I even deleted the public key on the server. Then, tried it again.

scp ~/.ssh/keyname.pub user@domain.com:/home/user/.ssh/keyname.pub
ssh user@domain.com "echo `cat ~/.ssh/keyname.pub` >> ~/.ssh/authorized_keys"

that didnt work either.

so, I deleted that key on the client, and on the server. Recreate the key without naming it

ssh-keygen -t rsa -b 4096

then, it worked.

Since naming the key is giving me issues, and I have several keys for the server. What is the easiest way to identify the keys?

007casper
August 16th, 2011, 08:32 AM
Since naming the key is giving me issues, and I have several keys for the server. What is the easiest way to identify the keys?

Bachstelze
August 16th, 2011, 08:35 AM
Since naming the key is giving me issues, and I have several keys for the server. What is the easiest way to identify the keys?

IdentityFile in .ssh/config.

007casper
August 16th, 2011, 08:19 PM
IdentityFile in .ssh/config.

I am sorry I am not clear on that... what do you mean?
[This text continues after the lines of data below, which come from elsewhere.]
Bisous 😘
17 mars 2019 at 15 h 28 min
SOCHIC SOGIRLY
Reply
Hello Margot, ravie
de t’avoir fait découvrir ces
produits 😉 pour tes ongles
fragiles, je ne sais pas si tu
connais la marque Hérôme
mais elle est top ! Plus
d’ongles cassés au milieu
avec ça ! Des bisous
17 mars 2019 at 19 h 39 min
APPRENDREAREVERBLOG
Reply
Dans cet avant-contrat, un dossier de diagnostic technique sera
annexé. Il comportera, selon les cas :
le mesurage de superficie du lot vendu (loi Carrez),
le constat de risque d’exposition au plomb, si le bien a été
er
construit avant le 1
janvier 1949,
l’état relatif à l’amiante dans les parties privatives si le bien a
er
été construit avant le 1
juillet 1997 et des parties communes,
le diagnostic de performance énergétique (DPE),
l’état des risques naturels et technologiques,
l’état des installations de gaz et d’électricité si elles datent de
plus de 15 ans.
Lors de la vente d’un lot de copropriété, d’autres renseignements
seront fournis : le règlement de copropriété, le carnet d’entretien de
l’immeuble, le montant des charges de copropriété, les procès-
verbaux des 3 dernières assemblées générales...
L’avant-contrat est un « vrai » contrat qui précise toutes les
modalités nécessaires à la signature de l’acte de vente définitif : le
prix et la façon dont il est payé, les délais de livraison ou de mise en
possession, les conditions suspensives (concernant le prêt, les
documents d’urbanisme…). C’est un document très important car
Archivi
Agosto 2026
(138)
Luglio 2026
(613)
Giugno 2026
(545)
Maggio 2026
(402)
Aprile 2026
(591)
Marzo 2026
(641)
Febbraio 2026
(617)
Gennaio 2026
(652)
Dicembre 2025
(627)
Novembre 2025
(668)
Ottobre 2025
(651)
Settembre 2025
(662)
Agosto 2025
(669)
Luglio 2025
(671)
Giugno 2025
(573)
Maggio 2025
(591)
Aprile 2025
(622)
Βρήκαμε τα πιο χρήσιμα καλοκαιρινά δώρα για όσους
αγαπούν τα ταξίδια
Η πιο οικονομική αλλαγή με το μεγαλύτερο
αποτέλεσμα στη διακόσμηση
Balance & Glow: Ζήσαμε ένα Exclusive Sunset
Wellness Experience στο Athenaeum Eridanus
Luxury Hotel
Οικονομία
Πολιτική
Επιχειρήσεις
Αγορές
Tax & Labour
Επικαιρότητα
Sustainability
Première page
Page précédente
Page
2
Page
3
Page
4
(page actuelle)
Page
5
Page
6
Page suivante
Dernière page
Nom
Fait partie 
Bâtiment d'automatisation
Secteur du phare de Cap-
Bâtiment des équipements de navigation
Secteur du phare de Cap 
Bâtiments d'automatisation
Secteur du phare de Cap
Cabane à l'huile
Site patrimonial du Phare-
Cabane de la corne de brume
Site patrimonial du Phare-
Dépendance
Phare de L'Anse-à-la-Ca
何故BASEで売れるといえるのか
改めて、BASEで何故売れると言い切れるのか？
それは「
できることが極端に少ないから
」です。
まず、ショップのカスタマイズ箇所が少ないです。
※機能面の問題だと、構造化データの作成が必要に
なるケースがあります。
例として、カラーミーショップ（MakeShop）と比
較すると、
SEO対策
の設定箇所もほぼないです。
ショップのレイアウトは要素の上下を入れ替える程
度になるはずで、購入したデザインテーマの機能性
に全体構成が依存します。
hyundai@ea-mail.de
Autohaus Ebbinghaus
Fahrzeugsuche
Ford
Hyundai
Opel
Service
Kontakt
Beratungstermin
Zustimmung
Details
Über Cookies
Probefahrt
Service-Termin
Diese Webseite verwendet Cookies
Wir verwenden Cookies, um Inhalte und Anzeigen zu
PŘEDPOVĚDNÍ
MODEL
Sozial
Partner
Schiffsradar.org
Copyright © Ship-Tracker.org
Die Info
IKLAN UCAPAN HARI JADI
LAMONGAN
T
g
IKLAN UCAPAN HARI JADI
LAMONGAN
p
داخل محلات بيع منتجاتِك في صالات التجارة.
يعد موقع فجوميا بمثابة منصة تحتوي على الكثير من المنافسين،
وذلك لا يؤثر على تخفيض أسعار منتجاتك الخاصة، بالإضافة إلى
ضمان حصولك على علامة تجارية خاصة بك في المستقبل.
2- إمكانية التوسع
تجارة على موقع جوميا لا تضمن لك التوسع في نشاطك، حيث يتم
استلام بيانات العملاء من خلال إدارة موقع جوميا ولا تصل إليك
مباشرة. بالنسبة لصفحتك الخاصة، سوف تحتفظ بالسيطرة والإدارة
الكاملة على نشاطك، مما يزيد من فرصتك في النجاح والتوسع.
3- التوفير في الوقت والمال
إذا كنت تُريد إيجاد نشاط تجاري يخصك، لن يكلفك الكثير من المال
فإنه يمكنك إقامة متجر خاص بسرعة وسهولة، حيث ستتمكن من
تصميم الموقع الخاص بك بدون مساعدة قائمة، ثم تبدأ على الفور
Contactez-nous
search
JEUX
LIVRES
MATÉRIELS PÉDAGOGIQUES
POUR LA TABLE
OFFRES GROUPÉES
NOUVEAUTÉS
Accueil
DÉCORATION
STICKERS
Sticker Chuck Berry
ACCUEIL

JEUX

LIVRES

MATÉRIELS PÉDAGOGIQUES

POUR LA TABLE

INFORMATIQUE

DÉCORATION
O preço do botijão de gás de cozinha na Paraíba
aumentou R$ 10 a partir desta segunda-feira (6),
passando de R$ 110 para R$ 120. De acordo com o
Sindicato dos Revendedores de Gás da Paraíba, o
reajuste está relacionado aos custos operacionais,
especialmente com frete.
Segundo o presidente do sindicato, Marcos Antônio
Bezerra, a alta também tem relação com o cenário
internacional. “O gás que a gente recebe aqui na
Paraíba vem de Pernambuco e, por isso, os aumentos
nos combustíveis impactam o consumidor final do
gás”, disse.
in .ssh directory on the client side, I would have id_rsa and id_rsa.pub

Then, I would copy id_rsa.pub to the server.

Lets say I want to have naming conventions.

Instead of id_rsa, and id_rsa.pub, I would prefer to have something like server1, server1.pub, then server2, server2.pub etc... so the keys can be identified. I wouldnt want to upload the same public key to all the servers I am managing. How would you go about that?

Seq
August 16th, 2011, 08:44 PM
I am sorry I am not clear on that... what do you mean?

in .ssh directory on the client side, I would have id_rsa and id_rsa.pub

Then, I would copy id_rsa.pub to the server.

Lets say I want to have naming conventions.

Instead of id_rsa, and id_rsa.pub, I would prefer to have something like server1, server1.pub, then server2, server2.pub etc... so the keys can be identified. I wouldnt want to upload the same public key to all the servers I am managing. How would you go about that?

Create a 'config' file in your client-side .ssh directory. In it set:


IdentityFile ~/.ssh/your_named_key_file

For more information on what you can set, read `man ssh_config`

Seq
August 16th, 2011, 08:49 PM
Instead of id_rsa, and id_rsa.pub, I would prefer to have something like server1, server1.pub, then server2, server2.pub etc... so the keys can be identified. I wouldnt want to upload the same public key to all the servers I am managing. How would you go about that?

Also, there isn't a problem sending your public key to multiple servers.

I also use multiple ssh keys, but I have one key pair per client (so my laptop has it's own private, my desktop it's own, etc). My authorized_keys files have all of my public keys in them. If my laptop were to be stolen, I'd just pull that public key, and I still have ssh access from my other host.

In your case, if your client machine were to be stolen, you're invalidating all of your keys anyway. You might as well just use one in that case.